What you have to do: Reproduce the records below exactly; no pictures.

Information:
*-*-*

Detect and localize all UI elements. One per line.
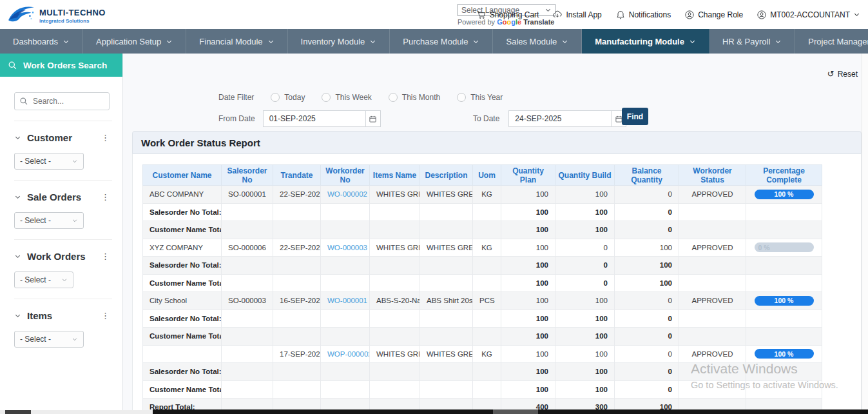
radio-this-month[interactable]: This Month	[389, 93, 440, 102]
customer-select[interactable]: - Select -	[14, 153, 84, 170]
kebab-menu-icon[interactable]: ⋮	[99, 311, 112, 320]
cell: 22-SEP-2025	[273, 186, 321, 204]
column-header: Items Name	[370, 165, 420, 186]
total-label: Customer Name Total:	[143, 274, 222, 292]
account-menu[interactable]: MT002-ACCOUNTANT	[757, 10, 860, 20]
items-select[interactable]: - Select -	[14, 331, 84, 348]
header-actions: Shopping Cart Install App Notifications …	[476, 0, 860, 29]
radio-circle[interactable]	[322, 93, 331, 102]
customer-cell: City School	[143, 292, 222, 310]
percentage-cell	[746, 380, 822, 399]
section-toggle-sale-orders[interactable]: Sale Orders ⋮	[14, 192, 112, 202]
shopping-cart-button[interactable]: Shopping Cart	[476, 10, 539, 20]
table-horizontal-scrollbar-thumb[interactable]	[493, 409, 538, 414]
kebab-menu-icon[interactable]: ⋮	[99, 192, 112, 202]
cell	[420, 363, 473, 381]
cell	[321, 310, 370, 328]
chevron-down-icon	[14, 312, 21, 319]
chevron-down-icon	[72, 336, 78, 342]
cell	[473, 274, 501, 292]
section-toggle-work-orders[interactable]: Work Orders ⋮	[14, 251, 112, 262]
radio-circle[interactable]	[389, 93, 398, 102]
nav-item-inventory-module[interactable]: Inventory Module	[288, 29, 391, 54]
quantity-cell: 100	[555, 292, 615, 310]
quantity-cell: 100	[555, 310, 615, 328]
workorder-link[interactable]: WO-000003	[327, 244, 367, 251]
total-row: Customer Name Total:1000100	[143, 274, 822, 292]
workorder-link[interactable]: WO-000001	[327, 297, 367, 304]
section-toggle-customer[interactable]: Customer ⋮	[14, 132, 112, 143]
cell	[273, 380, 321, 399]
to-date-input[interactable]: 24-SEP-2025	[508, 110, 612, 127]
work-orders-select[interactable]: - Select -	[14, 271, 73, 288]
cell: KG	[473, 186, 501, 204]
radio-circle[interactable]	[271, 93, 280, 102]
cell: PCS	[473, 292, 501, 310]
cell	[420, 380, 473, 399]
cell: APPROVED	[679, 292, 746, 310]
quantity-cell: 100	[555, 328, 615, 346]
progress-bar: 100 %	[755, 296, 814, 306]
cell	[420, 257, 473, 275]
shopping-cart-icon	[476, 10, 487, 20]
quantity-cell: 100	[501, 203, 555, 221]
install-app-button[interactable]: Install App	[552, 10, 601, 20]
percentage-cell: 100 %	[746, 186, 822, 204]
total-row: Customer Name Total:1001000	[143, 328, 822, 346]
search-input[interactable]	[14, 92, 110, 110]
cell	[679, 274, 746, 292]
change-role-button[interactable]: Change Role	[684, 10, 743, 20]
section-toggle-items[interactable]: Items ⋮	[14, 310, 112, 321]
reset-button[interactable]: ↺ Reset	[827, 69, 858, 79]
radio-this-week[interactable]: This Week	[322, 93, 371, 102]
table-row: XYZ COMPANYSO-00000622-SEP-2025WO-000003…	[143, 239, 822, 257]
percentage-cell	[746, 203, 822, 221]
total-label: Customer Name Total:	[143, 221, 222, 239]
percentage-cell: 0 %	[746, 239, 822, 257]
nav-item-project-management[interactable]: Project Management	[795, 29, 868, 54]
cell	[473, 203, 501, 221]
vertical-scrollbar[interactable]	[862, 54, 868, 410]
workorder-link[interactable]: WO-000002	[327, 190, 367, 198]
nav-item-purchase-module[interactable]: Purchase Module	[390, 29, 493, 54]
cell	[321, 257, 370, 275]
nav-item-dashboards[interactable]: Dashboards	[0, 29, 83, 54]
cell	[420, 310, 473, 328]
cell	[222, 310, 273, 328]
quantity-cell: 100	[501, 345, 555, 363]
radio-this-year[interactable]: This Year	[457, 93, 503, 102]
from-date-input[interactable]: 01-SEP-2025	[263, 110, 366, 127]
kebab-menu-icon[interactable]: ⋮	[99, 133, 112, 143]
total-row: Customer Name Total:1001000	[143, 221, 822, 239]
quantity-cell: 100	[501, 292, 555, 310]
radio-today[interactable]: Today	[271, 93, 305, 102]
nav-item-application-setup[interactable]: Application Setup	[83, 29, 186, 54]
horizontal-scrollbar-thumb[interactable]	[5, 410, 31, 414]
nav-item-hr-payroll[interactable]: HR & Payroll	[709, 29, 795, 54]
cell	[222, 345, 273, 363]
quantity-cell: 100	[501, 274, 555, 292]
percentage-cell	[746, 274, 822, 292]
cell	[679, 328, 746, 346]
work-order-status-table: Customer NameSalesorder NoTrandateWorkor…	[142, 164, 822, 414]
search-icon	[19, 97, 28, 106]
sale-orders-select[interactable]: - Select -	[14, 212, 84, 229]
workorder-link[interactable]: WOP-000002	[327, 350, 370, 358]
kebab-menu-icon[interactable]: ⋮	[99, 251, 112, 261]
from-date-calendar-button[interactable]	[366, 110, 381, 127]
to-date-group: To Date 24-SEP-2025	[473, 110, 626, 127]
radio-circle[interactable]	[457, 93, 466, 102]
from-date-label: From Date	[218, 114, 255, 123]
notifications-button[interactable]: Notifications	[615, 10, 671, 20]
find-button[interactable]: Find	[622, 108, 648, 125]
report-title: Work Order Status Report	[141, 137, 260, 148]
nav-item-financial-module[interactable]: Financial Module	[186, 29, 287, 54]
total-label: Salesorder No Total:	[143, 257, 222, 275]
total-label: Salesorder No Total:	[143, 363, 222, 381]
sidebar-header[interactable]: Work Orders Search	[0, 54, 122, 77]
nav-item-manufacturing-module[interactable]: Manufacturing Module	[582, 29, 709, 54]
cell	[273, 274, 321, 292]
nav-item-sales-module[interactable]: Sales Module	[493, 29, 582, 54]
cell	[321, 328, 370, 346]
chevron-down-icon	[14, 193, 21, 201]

*-*-*

Task solution:
Detect and localize all UI elements. One per line.
radio-this-month[interactable]: This Month	[389, 93, 440, 102]
customer-select[interactable]: - Select -	[14, 153, 84, 170]
kebab-menu-icon[interactable]: ⋮	[99, 311, 112, 320]
cell: 22-SEP-2025	[273, 186, 321, 204]
column-header: Items Name	[370, 165, 420, 186]
total-label: Customer Name Total:	[143, 274, 222, 292]
account-menu[interactable]: MT002-ACCOUNTANT	[757, 10, 860, 20]
items-select[interactable]: - Select -	[14, 331, 84, 348]
header-actions: Shopping Cart Install App Notifications …	[476, 0, 860, 29]
radio-circle[interactable]	[322, 93, 331, 102]
customer-cell: City School	[143, 292, 222, 310]
percentage-cell	[746, 380, 822, 399]
section-toggle-sale-orders[interactable]: Sale Orders ⋮	[14, 192, 112, 202]
shopping-cart-button[interactable]: Shopping Cart	[476, 10, 539, 20]
table-horizontal-scrollbar-thumb[interactable]	[493, 409, 538, 414]
kebab-menu-icon[interactable]: ⋮	[99, 192, 112, 202]
cell	[420, 363, 473, 381]
cell	[321, 310, 370, 328]
chevron-down-icon	[14, 312, 21, 319]
chevron-down-icon	[72, 336, 78, 342]
cell	[473, 274, 501, 292]
section-toggle-work-orders[interactable]: Work Orders ⋮	[14, 251, 112, 262]
radio-circle[interactable]	[389, 93, 398, 102]
nav-item-inventory-module[interactable]: Inventory Module	[288, 29, 391, 54]
quantity-cell: 100	[555, 292, 615, 310]
quantity-cell: 100	[555, 310, 615, 328]
workorder-link[interactable]: WO-000003	[327, 244, 367, 251]
total-row: Customer Name Total:1000100	[143, 274, 822, 292]
workorder-link[interactable]: WO-000001	[327, 297, 367, 304]
section-toggle-customer[interactable]: Customer ⋮	[14, 132, 112, 143]
cell	[273, 380, 321, 399]
to-date-input[interactable]: 24-SEP-2025	[508, 110, 612, 127]
work-orders-select[interactable]: - Select -	[14, 271, 73, 288]
cell: KG	[473, 186, 501, 204]
radio-circle[interactable]	[271, 93, 280, 102]
cell: PCS	[473, 292, 501, 310]
cell	[420, 380, 473, 399]
cell: APPROVED	[679, 292, 746, 310]
quantity-cell: 100	[555, 328, 615, 346]
progress-bar: 100 %	[755, 296, 814, 306]
cell	[420, 257, 473, 275]
shopping-cart-icon	[476, 10, 487, 20]
quantity-cell: 100	[501, 203, 555, 221]
install-app-button[interactable]: Install App	[552, 10, 601, 20]
percentage-cell: 100 %	[746, 186, 822, 204]
total-row: Customer Name Total:1001000	[143, 328, 822, 346]
search-input[interactable]	[14, 92, 110, 110]
cell	[679, 274, 746, 292]
change-role-button[interactable]: Change Role	[684, 10, 743, 20]
section-toggle-items[interactable]: Items ⋮	[14, 310, 112, 321]
reset-button[interactable]: ↺ Reset	[827, 69, 858, 79]
radio-this-week[interactable]: This Week	[322, 93, 371, 102]
table-row: XYZ COMPANYSO-00000622-SEP-2025WO-000003…	[143, 239, 822, 257]
percentage-cell	[746, 203, 822, 221]
total-label: Customer Name Total:	[143, 221, 222, 239]
percentage-cell: 0 %	[746, 239, 822, 257]
nav-item-project-management[interactable]: Project Management	[795, 29, 868, 54]
cell	[473, 203, 501, 221]
vertical-scrollbar[interactable]	[862, 54, 868, 410]
workorder-link[interactable]: WO-000002	[327, 190, 367, 198]
nav-item-purchase-module[interactable]: Purchase Module	[390, 29, 493, 54]
cell	[321, 257, 370, 275]
nav-item-dashboards[interactable]: Dashboards	[0, 29, 83, 54]
cell	[420, 310, 473, 328]
cell	[222, 310, 273, 328]
quantity-cell: 100	[501, 345, 555, 363]
radio-this-year[interactable]: This Year	[457, 93, 503, 102]
from-date-input[interactable]: 01-SEP-2025	[263, 110, 366, 127]
kebab-menu-icon[interactable]: ⋮	[99, 133, 112, 143]
total-row: Customer Name Total:1001000	[143, 221, 822, 239]
quantity-cell: 100	[501, 292, 555, 310]
radio-today[interactable]: Today	[271, 93, 305, 102]
nav-item-application-setup[interactable]: Application Setup	[83, 29, 186, 54]
horizontal-scrollbar-thumb[interactable]	[5, 410, 31, 414]
nav-item-hr-payroll[interactable]: HR & Payroll	[709, 29, 795, 54]
cell	[222, 345, 273, 363]
quantity-cell: 100	[501, 274, 555, 292]
percentage-cell	[746, 274, 822, 292]
cell	[679, 328, 746, 346]
work-order-status-table: Customer NameSalesorder NoTrandateWorkor…	[142, 164, 822, 414]
search-icon	[19, 97, 28, 106]
sale-orders-select[interactable]: - Select -	[14, 212, 84, 229]
workorder-link[interactable]: WOP-000002	[327, 350, 370, 358]
kebab-menu-icon[interactable]: ⋮	[99, 251, 112, 261]
from-date-calendar-button[interactable]	[366, 110, 381, 127]
to-date-group: To Date 24-SEP-2025	[473, 110, 626, 127]
radio-circle[interactable]	[457, 93, 466, 102]
from-date-label: From Date	[218, 114, 255, 123]
notifications-button[interactable]: Notifications	[615, 10, 671, 20]
find-button[interactable]: Find	[622, 108, 648, 125]
report-title: Work Order Status Report	[141, 137, 260, 148]
nav-item-financial-module[interactable]: Financial Module	[186, 29, 287, 54]
total-label: Salesorder No Total:	[143, 257, 222, 275]
total-label: Salesorder No Total:	[143, 363, 222, 381]
sidebar-header[interactable]: Work Orders Search	[0, 54, 122, 77]
nav-item-manufacturing-module[interactable]: Manufacturing Module	[582, 29, 709, 54]
cell	[273, 274, 321, 292]
nav-item-sales-module[interactable]: Sales Module	[493, 29, 582, 54]
cell	[321, 328, 370, 346]
chevron-down-icon	[14, 193, 21, 201]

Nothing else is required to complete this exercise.